# How does it Work?: Quartz Anniversary Clock Rotating Balls



## Always"watching" (Sep 21, 2013)

I'm afraid that I cheated and instead of bravely buying and setting up a vintage mechanical anniversary clock, I opted for a pre-owned Avia Quartz example. When I bought it, neither myself nor the charity shop knew if it was working. The battery was well within date, but nothing seemed to be happening. However, I took the plunge and came home with my prize, having also bought a new battery. The clock was made in West Germany and I reckon it dates to about the early or mid 1980s.

A page from the Argos catalogue for Autumn/Winter 1983. Clock number 1 is an Acctim mechanical anniversary clock, while the other anniversary clocks are all quartz. Note that there is an Avia Quartz example at number 5 on the page (pic from Retromash-issuu):









The clock itself has three adjustable feet and I soon had it sitting at a suitable angle on a cabinet in my room. The piece is in very nice condition and sports a plexiglas dome. Once the new battery was inserted, the clock worked, and it is now going strong. In looking at it, I have been prompted to wonder just how the four balls suspended by a thread work. As with a mechanical anniversary clock, the balls rotate one way and then the other, and although one has the gentle ticking of the clock itself, the balls rotate silently.

I wonder if one of our electronic clock whizz-kids could tell me how the rotating ball feature works in a quartz anniversary clock.


----------



## Roy (Feb 23, 2003)

[IMG alt="400 Day Clock Suspension Unit 52A - PERRIN" data-ratio="100.00"]https://cdn.shopify.com/s/files/1/1540/3547/products/78.260-600_600x600.jpg?v=1570020998[/IMG]

The middle prong connects with a cog in the movement that pushes it, thus causing the spring to move the balls one way, as the balls spin one way then back again the cog pushes the pin again, etc etc.


----------



## SolaVeritate (Mar 21, 2021)

I think the length of the ribbon creates the spin time of the four balls and it works in resonance with the timing of the gentle nudges from the timepiece.
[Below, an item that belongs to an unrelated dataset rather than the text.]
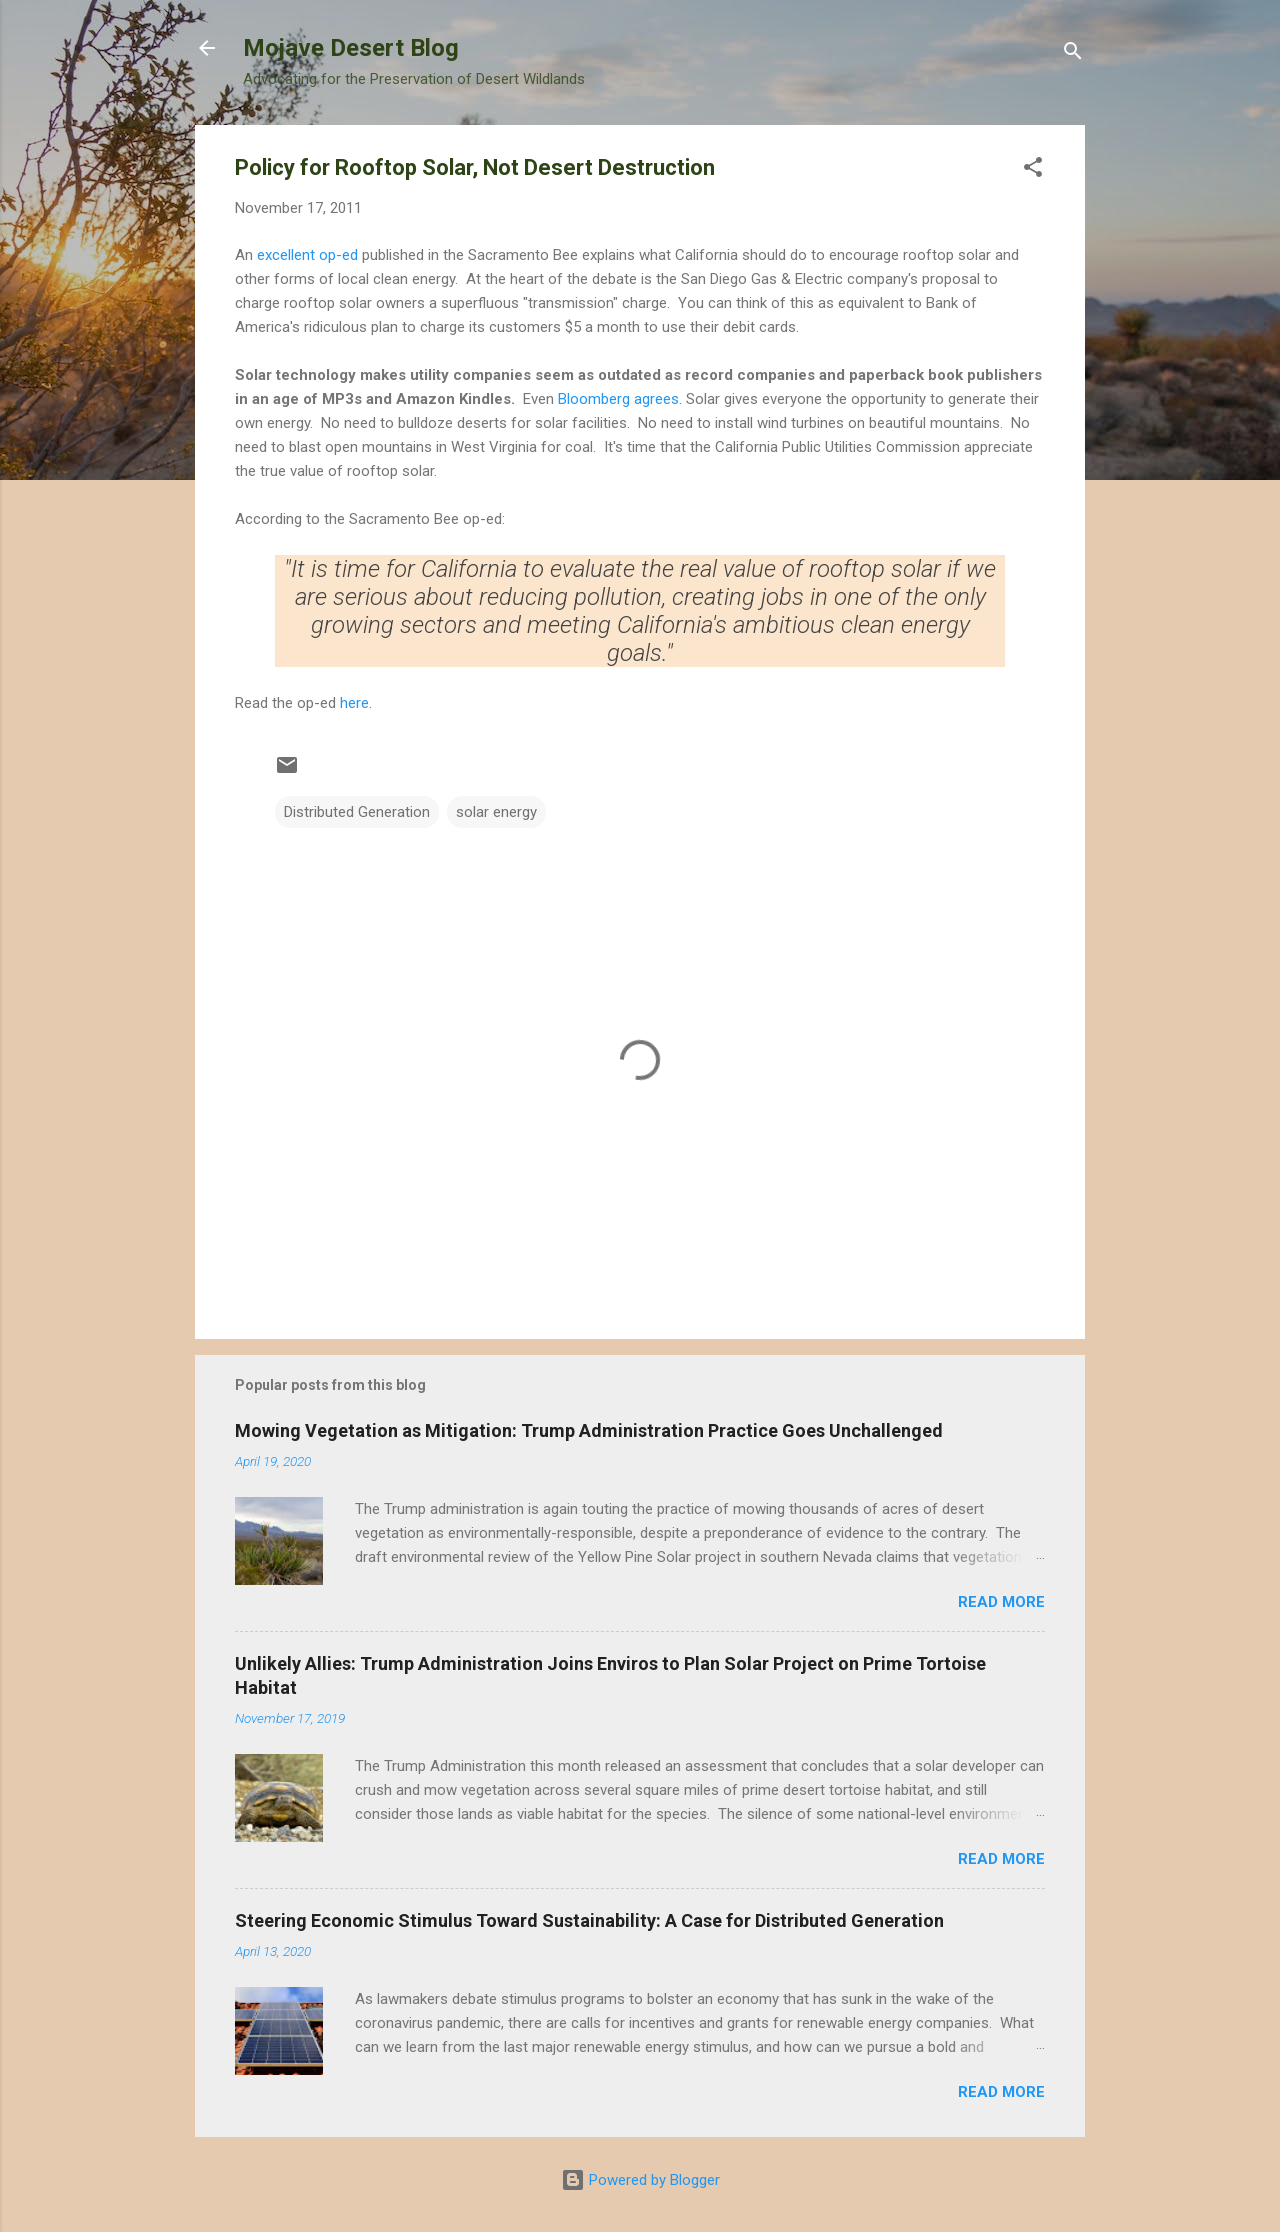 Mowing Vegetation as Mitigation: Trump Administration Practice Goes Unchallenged (589, 1430)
I don't think the spinning of the balls correct or control the mechanism they just.. resonate.. this way and that way in time with the mechanism because the potential spin is calculated to be as close to the timing as possible.
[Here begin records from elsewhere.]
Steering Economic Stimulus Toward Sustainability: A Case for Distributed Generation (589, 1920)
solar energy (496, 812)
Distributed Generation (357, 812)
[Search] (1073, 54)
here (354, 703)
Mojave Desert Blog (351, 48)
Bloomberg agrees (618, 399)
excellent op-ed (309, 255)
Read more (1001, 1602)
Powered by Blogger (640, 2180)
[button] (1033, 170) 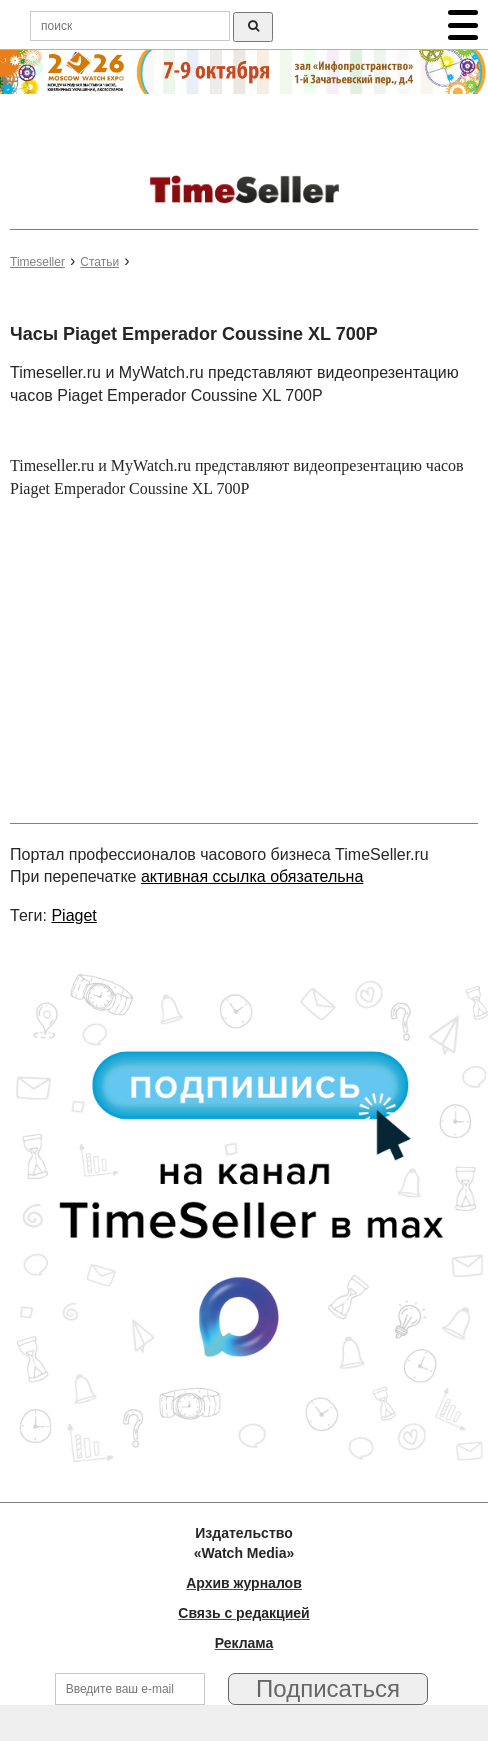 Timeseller (37, 262)
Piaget (73, 915)
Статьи (99, 262)
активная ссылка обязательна (252, 876)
Its late at night.. its past beer o'clock.. and I hope this makes sense and I'm correct 

I may be wrong, it happens often.. but even a stopped clock tells the right time twice a day.


----------



## Always"watching" (Sep 21, 2013)

Thanks guys. I also came to the conclusion that the rotating balls feature was just a decorative device rather than having any meaningful purpose in regulating the clock. I must say that it does look nice and keeps excellent time.


----------